NTP: A protocol which allows the computer clock to be adjusted according to the time reported by a group of servers. The servers in turn get their time from a more accurate time source, such as a GPS receiver.

Time-of-day clocks have some problems. In particular, if the local clock is too far ahead of the NTP erver, it may be forcibly reset and appear to jump back to a previous ahead of the NTP server,. These jumps, as well as the fact that they often ignore leap seconds, make time-of-day clocks unsuitable for measuring elapsed time.

Monotonic clocks

A monotonic clock is suitable for measuring a duration, such as a timeout or a service's response time.
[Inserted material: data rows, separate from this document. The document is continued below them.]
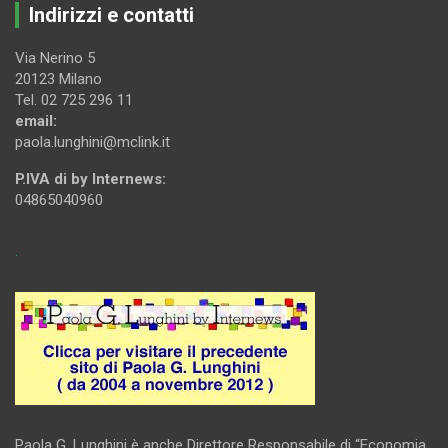
Indirizzi e contatti
Via Nerino 5
20123 Milano
Tel. 02 725 296 11
email:
paola.lunghini@mclink.it
P.IVA di by Internews:
04865040960
.
Paola G. Lunghini è anche Direttore Responsabile di “Economia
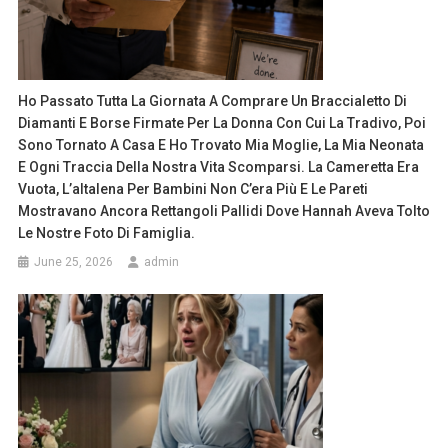
Ho Passato Tutta La Giornata A Comprare Un Braccialetto Di
Diamanti E Borse Firmate Per La Donna Con Cui La Tradivo, Poi
Sono Tornato A Casa E Ho Trovato Mia Moglie, La Mia Neonata
E Ogni Traccia Della Nostra Vita Scomparsi. La Cameretta Era
Vuota, L’altalena Per Bambini Non C’era Più E Le Pareti
Mostravano Ancora Rettangoli Pallidi Dove Hannah Aveva Tolto
Le Nostre Foto Di Famiglia.
June 25, 2026
admin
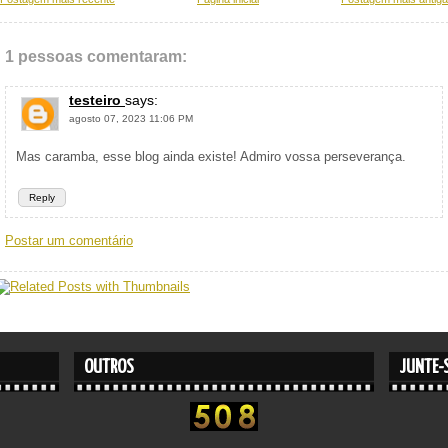
1 pessoas comentaram:
testeiro
says:
agosto 07, 2023 11:06 PM
Mas caramba, esse blog ainda existe! Admiro vossa perseverança.
Reply
Postar um comentário
OUTROS
JUNTE-S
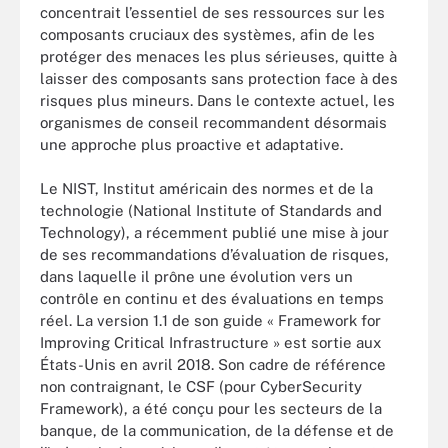
concentrait l’essentiel de ses ressources sur les
composants cruciaux des systèmes, afin de les
protéger des menaces les plus sérieuses, quitte à
laisser des composants sans protection face à des
risques plus mineurs. Dans le contexte actuel, les
organismes de conseil recommandent désormais
une approche plus proactive et adaptative.
Le NIST, Institut américain des normes et de la
technologie (National Institute of Standards and
Technology), a récemment publié une mise à jour
de ses recommandations d’évaluation de risques,
dans laquelle il prône une évolution vers un
contrôle en continu et des évaluations en temps
réel. La version 1.1 de son guide « Framework for
Improving Critical Infrastructure » est sortie aux
États-Unis en avril 2018. Son cadre de référence
non contraignant, le CSF (pour CyberSecurity
Framework), a été conçu pour les secteurs de la
banque, de la communication, de la défense et de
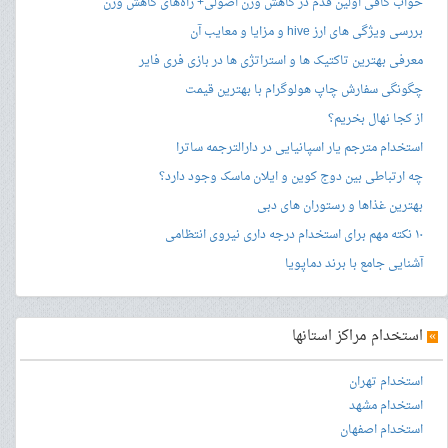
خواب کافی اولین قدم در کاهش وزن اصولی+ راه‌های کاهش وزن
بررسی ویژگی های ارز hive و مزایا و معایب آن
معرفی بهترین تاکتیک ها و استراتژی ها در بازی فری فایر
چگونگی سفارش چاپ هولوگرام با بهترین قیمت
از کجا نهال بخریم؟
استخدام مترجم یار اسپانیایی در دارالترجمه ساترا
چه ارتباطی بین دوج کوین و ایلان ماسک وجود دارد؟
بهترین غذاها و رستوران های دبی
۱۰ نکته مهم برای استخدام درجه داری نیروی انتظامی
آشنایی جامع با برند دماپویا
»
استخدام مراکز استانها
استخدام تهران
استخدام مشهد
استخدام اصفهان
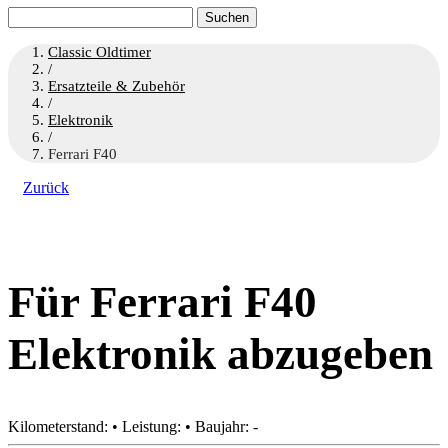
Suchen
nach:
Classic Oldtimer
/
Ersatzteile & Zubehör
/
Elektronik
/
Ferrari F40
Zurück
Für Ferrari F40
Elektronik abzugeben
Kilometerstand: • Leistung: • Baujahr: -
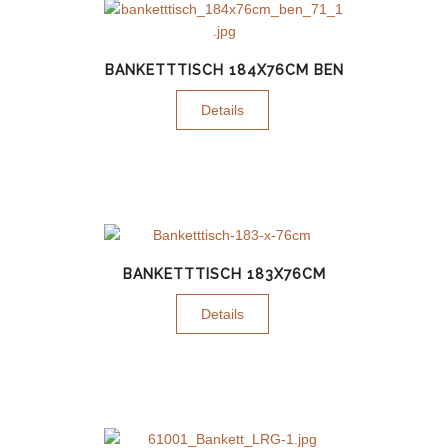
BANKETTTISCH 184X76CM BEN
Details
BANKETTTISCH 183X76CM
Details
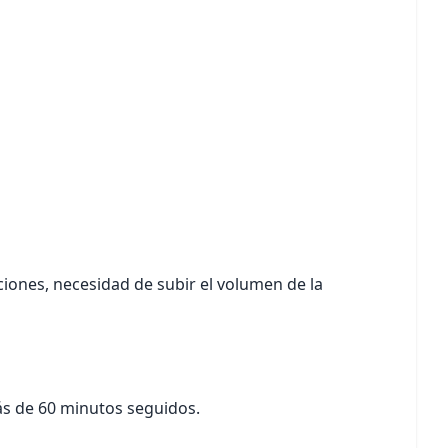
ciones, necesidad de subir el volumen de la
ás de 60 minutos seguidos.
The name comes from the fact that they are guaranteed to always move forward

LWW: last write wins. Due to the time sync issue, newer data from other nodes can have an "earlier" timestamp, causing the node that should sync the data thinks that the data is "old", thus drop the write.

fending: an extra counter that is assigned when the lock server grants a lock or lease, which increases every time a lock is granted. Then every time a client sends a write request to the storage service, it must include its current fencing token. This is to prevent a client pause, for example due to garbage collection, and when it comes back, it thinks itself is still the leader thus make write requests, while its lease would've been expired. Such writes will corrupt the data (since there are other nodes assigned as leaders and issuing writes).
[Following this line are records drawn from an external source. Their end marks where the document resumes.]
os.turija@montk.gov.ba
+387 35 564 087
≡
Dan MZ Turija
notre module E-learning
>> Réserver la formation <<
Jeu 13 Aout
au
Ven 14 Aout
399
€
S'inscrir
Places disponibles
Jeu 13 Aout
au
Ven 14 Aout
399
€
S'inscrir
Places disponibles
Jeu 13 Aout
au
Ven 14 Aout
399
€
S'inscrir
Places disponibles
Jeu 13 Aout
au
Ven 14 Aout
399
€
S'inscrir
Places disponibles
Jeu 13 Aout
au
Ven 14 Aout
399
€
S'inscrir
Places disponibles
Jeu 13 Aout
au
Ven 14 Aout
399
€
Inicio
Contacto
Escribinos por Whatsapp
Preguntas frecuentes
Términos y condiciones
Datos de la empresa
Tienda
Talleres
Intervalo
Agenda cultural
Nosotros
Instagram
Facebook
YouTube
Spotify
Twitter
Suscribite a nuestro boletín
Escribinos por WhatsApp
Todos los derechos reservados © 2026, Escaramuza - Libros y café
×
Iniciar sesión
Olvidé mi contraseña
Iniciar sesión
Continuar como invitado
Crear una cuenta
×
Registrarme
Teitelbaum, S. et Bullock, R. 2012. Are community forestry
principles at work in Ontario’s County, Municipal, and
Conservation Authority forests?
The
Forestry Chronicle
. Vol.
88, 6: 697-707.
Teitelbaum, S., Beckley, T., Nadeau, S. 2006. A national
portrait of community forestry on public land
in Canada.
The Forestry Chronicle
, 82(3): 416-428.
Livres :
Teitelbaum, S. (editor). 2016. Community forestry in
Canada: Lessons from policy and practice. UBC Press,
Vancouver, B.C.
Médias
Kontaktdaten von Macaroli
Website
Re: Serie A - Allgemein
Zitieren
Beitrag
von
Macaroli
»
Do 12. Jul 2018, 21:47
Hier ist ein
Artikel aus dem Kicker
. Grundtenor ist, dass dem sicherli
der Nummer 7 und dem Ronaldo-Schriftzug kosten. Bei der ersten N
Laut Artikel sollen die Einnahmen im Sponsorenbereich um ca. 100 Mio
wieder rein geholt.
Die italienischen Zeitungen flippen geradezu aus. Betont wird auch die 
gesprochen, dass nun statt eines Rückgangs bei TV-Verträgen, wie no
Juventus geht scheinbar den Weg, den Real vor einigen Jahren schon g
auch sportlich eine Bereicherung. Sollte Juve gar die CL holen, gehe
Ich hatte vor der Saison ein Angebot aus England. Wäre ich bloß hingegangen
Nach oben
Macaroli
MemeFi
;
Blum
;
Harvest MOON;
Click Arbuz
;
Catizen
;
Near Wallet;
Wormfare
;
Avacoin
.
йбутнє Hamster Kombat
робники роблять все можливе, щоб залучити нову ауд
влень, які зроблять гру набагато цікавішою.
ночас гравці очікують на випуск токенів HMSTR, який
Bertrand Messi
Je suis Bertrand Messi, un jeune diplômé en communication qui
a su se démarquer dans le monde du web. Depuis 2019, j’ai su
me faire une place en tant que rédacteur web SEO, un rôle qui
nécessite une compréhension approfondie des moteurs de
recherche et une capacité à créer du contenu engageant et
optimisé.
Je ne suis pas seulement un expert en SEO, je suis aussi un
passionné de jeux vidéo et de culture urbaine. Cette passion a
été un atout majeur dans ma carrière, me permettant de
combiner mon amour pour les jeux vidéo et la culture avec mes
One example, zookeeper could be used as lock service, its zxid or the node cversion can be used as fencing token.

The problem becomes harder when the nodes can tell "lie" - known as Byzantine fault, but usually can safely assume that there are no such faults.

Chapter 9 Consistency and Consensus (Need re-read)
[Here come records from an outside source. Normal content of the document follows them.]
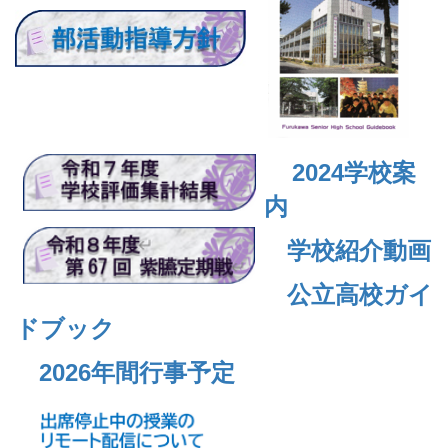
2024
学校案
内
学校紹介動画
公立高校ガイ
ドブック
2026年間行事予定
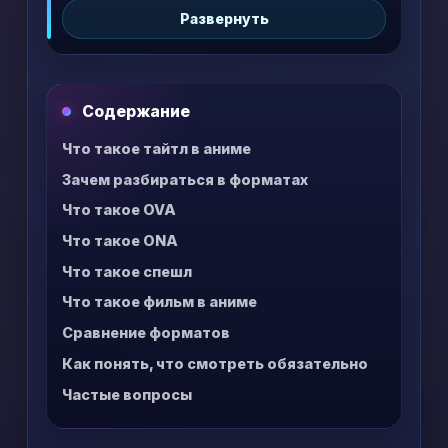
Развернуть
бонусом или дополнительным эпизодом, а
фильм может быть как самостоятельной
историей, так и важной частью основного
сюжета.
Содержание
Что такое тайтл в аниме
Зачем разбираться в форматах
Что такое OVA
Что такое ONA
Что такое спешл
Что такое фильм в аниме
Сравнение форматов
Как понять, что смотреть обязательно
Частые вопросы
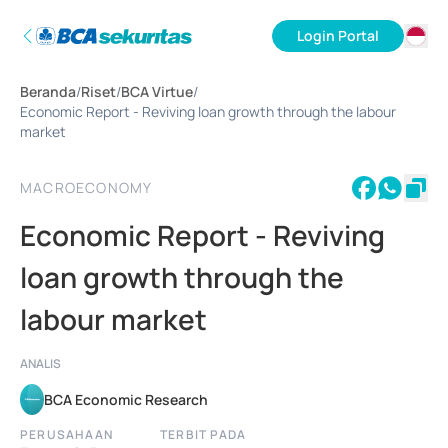
Login Portal
ID
Beranda
/
Riset
/
BCA Virtue
/
EN
Economic Report - Reviving loan growth through the labour
market
MACROECONOMY
Economic Report - Reviving
loan growth through the
labour market
ANALIS
BCA Economic Research
PERUSAHAAN
TERBIT PADA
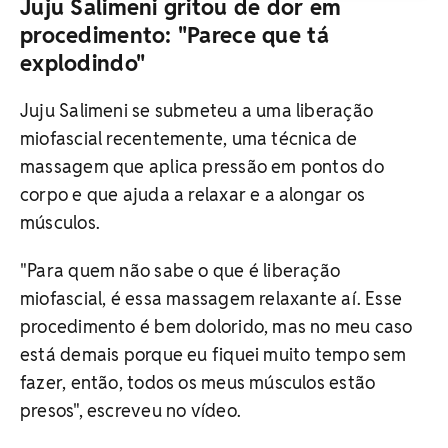
Juju Salimeni gritou de dor em
procedimento: "Parece que tá
explodindo"
Juju Salimeni se submeteu a uma liberação
miofascial recentemente, uma técnica de
massagem que aplica pressão em pontos do
corpo e que ajuda a relaxar e a alongar os
músculos.
"Para quem não sabe o que é liberação
miofascial, é essa massagem relaxante aí. Esse
procedimento é bem dolorido, mas no meu caso
está demais porque eu fiquei muito tempo sem
fazer, então, todos os meus músculos estão
presos", escreveu no vídeo.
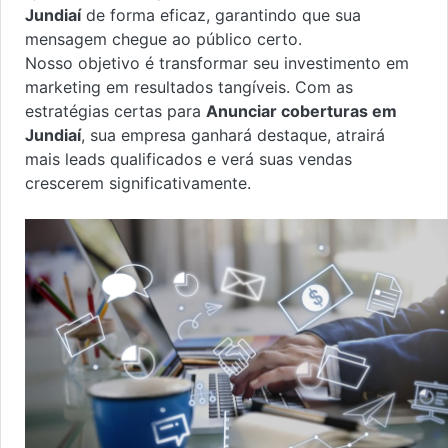
Jundiaí
de forma eficaz, garantindo que sua
mensagem chegue ao público certo.
Nosso objetivo é transformar seu investimento em
marketing em resultados tangíveis. Com as
estratégias certas para
Anunciar coberturas em
Jundiaí
, sua empresa ganhará destaque, atrairá
mais leads qualificados e verá suas vendas
crescerem significativamente.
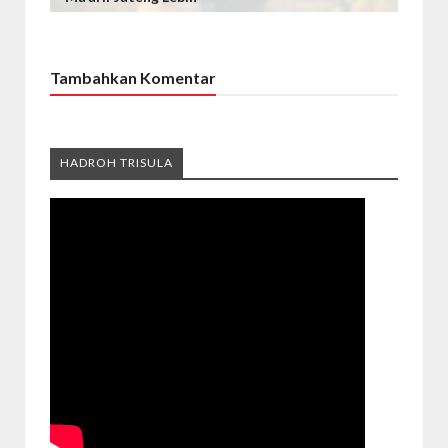
Tambahkan Komentar
HADROH TRISULA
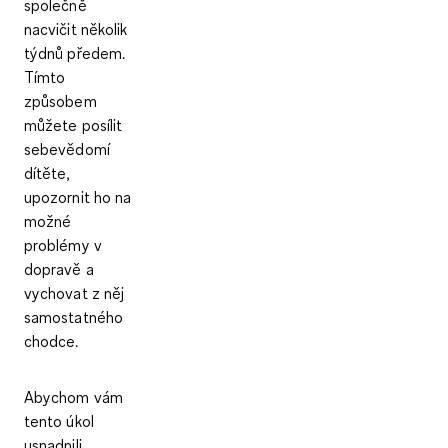
společně
nacvičit několik
týdnů předem.
Tímto
způsobem
můžete posílit
sebevědomí
dítěte,
upozornit ho na
možné
problémy v
dopravě a
vychovat z něj
samostatného
chodce.
Abychom vám
tento úkol
usnadnili,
The best way of building fault-tolerant systems is to find some general-purpose abstractions with useful guarantees, implement them once, and then let applications rely on those guarantees.

Eventually consistent is actually a weak guarantee.

Linearizability

To make a system appear as if there were only one copy of the data and all operations on it are atomic.

To test a system is linearizable: recording the timing of all requests and responses, and checking whether they can be arranged into a valid sequential order.

Linearizability is important in a couple scenarios:

  • Locking and leader election -> make sure there is indeed only one leader
  • Constraints and uniqueness guarantees
  • Cross-channel timing dependencies -> Image upload, the resizer could fetch old image causing the thumbnail and actual impage inconsistent if the system is not linearizable.

Implement linearizable systems

Ordering Guarantee

logic clock: an algorithm to generate a sequence of numbers to identify operations, typically using counters that are incremented for every option. It provides a total order, which is important for linearizability.

Lamport timestamps

Each node has a uniqute identifier and each node keeps a counter of the number of operations it has processed. The id is as (counter, node ID).

If you have two timestamps, the one with a greater counter value is the greater timestamp, if the counter values are the same, the one with the greater node ID is the greater timestamp. Besides, each node carries the maximum counter value it has seen. When a node receives a request or response with a maximum counter value greater than its own counter value, it immediately increases its own counter to that maximum.

Total Order Broadcast

Lamport timestamps is still not enough. For example, it can't solve two users register the same user name at the same time, as you need to know the total order is finalized. Therefore a broadcast is needed.

Total order broadcast is exactly what you need for database replication: if every mes‐ sage represents a write to the database, and every replica processes the same writes in the same order, then the replicas will remain consistent with each other.

Part III. Derived Data

Chapter 10: Batch Processing

Introduced Unix philosophy in the beginning, which I already know most of it.

Separating the input/output wiring from the program logic makes it easier to compose small tools into bigger systems.

MapReduce

NAS: Network Attached Storage
SAN: Storage Area Network

HDFS as the example, which is based on the shared-nothing principle.